» EXERCISE
Only the lines from the one containing "September 2023" through the last line of the entries are wanted. Transcribe them exactly.

Page-level text extractions:
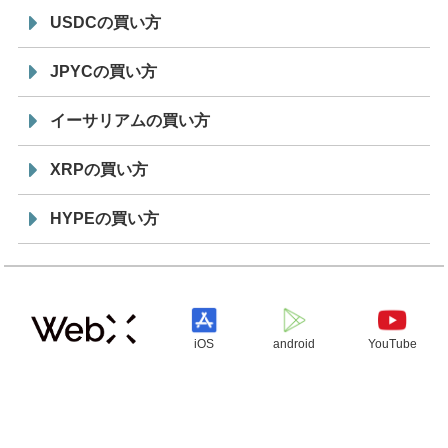
USDCの買い方
JPYCの買い方
イーサリアムの買い方
XRPの買い方
HYPEの買い方
iOS
android
YouTube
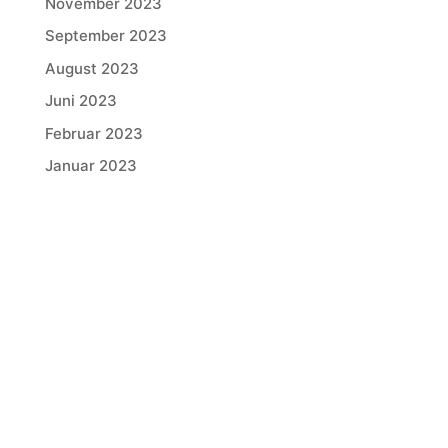
November 2023
September 2023
August 2023
Juni 2023
Februar 2023
Januar 2023
Corinna Brettschneider
Dort führt die Bärenklasse (4a) das Musical „Der kleine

» EXPECTED OUTPUT
September 2023
August 2023
Juni 2023
Februar 2023
Januar 2023
Corinna Brettschneider
Dort führt die Bärenklasse (4a) das Musical „Der kleine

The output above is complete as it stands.